不仅让人将筷子换成了叉子,方便手伤未痊愈的朔也使用,还将自己桌上的餐食和朔也的调换了一些。
“静司少爷似乎很喜欢那孩子。” 坐在的场家主附近的某位长辈突然低声笑说道。
其他人闻言纷纷看过去,三三两两的讨论起来。
“史信小姐离家后,本家这边就只有静司少爷一个孩子了,大概是有些寂寞吧。
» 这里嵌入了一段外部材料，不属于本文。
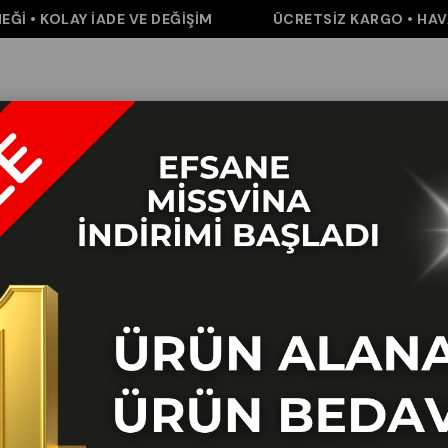
• KOLAY İADE VE DEĞİŞİM
ÜCRETSİZ KARGO • HAVALE 
m
Pantolon
Elbise&Tulum
Takım
Aksesuar
İNDİRİM
K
”
“静司少爷也开始担起作为兄长的责任了。”
“是呢,这两个孩子看上去就像亲兄弟一般。”
……
的场家主非常满意。
成年后加入的场家的除妖师们,更多考虑的是利益。
但朔也还很小,他会让静司亲自照顾朔也,当然是希望两个人结下手足情谊。
一个强大又有情感羁绊的助力,可以帮助静司让这一代的的场家更加稳固。
静司能如他所想一般的执行,仅这一点,就已胜过叛逆离家的长女。
*
吃过晚餐,又处理了不少事务,刚回到房间的的场静司就被照顾朔也的千夏堵在了门口。
“朔也不愿意洗澡?”
的场静司愣了一下,而后想起朔也还未痊愈的双手,现阶段肯定不能沾水。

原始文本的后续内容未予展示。